Он смотрит вслед Лизе, которая танцует с Георгом фокстрот. Я уже не напоминаю этому оденвэльдскому Казанове, что он назвал Лизу француженкой, а ее походку сравнил с походкой полной и стройной пантеры, – это вызвало бы немедленный разрыв между нами, а нам до зарезу необходим гранит.
– Однако в целом это ничему не мешает, – примирительно говорит Ризенфельд. – Наоборот, она тем привлекательнее. Такие женщины – это сам народ… Посмотрите, как она танцует. Как… Как…
– Как полная и стройная пантера, – подсказываю я.
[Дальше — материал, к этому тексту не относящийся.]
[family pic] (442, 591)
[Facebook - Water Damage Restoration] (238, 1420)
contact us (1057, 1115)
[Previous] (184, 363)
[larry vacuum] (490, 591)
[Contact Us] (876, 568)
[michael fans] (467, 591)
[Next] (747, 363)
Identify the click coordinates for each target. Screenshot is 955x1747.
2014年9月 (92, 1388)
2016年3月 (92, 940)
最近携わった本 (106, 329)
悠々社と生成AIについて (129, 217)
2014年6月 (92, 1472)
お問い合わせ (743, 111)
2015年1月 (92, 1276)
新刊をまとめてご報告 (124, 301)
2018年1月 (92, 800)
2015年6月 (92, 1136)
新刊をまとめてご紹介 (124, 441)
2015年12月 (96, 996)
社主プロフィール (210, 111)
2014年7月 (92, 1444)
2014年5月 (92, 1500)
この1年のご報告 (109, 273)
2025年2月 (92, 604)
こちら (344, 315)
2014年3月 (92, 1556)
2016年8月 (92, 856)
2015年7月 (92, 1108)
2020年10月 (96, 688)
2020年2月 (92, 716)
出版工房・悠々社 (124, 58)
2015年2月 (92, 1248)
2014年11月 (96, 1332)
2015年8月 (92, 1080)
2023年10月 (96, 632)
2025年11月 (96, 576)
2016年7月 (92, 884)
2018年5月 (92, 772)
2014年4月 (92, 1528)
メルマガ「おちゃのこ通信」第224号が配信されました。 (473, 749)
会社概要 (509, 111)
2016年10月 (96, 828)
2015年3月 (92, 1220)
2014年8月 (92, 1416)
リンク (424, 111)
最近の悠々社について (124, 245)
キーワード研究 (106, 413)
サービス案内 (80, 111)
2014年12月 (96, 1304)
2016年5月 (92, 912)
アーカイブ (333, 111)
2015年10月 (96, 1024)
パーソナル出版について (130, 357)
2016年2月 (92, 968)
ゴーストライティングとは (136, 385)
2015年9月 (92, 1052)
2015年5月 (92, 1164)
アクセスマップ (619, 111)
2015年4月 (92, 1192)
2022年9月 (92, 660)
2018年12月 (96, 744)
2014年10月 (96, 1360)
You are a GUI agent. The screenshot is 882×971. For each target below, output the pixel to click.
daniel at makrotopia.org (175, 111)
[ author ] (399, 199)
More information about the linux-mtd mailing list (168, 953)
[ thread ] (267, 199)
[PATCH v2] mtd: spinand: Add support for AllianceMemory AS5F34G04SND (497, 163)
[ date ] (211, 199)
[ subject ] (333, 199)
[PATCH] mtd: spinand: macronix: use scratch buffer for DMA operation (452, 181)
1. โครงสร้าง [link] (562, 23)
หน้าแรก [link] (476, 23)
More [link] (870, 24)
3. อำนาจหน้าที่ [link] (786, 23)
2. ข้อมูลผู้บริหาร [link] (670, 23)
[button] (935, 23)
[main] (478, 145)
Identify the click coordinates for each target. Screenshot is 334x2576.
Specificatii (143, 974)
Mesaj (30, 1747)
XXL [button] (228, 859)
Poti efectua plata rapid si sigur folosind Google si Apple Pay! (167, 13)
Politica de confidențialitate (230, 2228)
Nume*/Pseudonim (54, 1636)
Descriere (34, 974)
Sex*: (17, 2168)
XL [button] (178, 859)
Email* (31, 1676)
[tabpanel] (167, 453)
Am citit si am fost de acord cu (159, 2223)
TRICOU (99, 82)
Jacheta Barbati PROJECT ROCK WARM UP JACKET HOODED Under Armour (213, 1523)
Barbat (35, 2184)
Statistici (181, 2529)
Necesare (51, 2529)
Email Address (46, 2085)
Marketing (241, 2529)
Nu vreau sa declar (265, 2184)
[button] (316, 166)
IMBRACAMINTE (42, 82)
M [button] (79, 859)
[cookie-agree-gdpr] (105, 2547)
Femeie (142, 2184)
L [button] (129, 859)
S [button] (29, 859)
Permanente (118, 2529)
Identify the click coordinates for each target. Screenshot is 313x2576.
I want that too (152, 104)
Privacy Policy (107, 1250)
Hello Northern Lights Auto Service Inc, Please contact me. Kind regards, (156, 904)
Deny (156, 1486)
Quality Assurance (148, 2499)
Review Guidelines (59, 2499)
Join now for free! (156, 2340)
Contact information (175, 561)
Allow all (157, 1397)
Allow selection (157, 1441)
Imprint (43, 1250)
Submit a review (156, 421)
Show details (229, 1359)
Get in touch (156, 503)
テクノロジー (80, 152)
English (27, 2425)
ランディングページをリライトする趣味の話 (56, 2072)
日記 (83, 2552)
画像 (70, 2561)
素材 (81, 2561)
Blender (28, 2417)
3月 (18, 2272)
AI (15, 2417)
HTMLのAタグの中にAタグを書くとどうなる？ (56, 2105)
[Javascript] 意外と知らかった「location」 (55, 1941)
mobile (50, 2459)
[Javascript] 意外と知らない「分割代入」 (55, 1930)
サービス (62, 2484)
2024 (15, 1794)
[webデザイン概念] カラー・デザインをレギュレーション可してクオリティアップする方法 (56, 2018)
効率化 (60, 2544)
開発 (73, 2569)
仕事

Ризенфельд косится на меня.
– Иногда вы кое-что понимаете в женщинах, – бурчит он.
– Научился… от вас!
Он чокается со мной, явно польщенный.
– Одно хотелось бы мне знать, – продолжаю я. – У меня такое ощущение, что у себя дома, в Оденвэльде, вы – безупречный гражданин и отец семейства: вы ведь нам как-то показывали фотографии своих трех детей у окруженного розами дома, в стены которого вы принципиально не вложили ни куска гранита, – как неудавшийся поэт, я ставлю вам это в большую заслугу; так почему вы, уехав оттуда, превращаетесь в этакого короля ночных клубов?
– Чтобы дома с тем большим удовольствием вести себя как добродетельный гражданин и отец семейства, – не задумываясь, отвечает Ризенфельд.
– Уважительная причина. Но зачем вам эти окольные дороги?
Ризенфельд усмехается.
– Таков мой демон. Двойственность человеческой природы. Никогда о такой штуке не слышали? А?
– Я не слышал? Да я сам образец подобного раздвоения.
Ризенфельд разражается обидным смехом, примерно таким же, как сегодня утром Вернике.